WORK REQUIRED: On how many lines of these entries does the word "restaurantes" occur? State the number alone.

TASK INPUT:
-*-*-
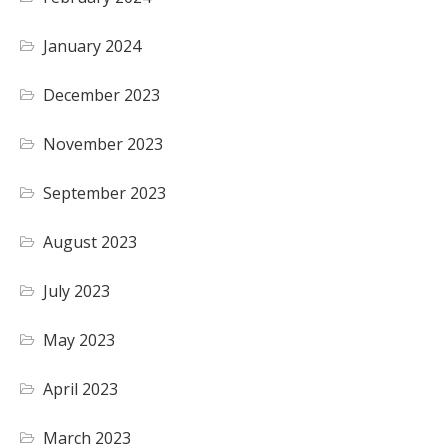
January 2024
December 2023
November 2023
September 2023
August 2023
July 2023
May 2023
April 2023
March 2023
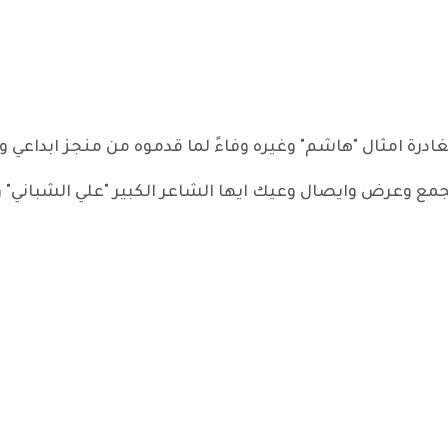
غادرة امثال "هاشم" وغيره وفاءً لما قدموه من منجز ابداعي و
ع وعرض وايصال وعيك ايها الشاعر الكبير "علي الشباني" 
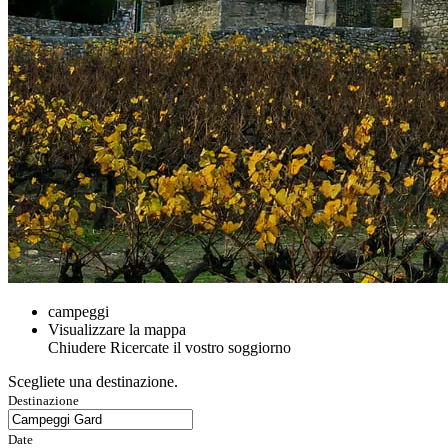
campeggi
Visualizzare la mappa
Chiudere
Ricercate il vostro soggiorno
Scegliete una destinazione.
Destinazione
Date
-*-*-
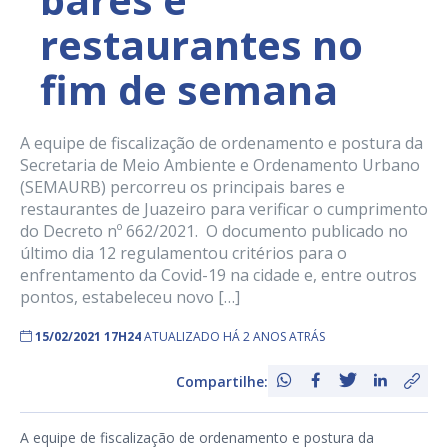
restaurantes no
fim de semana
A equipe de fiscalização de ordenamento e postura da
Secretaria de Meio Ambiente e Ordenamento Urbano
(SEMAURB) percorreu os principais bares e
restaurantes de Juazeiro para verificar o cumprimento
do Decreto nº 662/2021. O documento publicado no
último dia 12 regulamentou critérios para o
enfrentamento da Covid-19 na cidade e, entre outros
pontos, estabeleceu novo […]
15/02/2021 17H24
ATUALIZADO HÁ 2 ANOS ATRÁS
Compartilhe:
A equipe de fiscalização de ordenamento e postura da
-*-*-
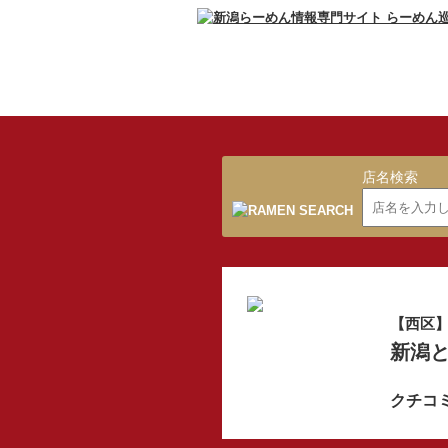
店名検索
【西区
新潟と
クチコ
-*-*-
SOLUTION TO THE EXERCISE: 2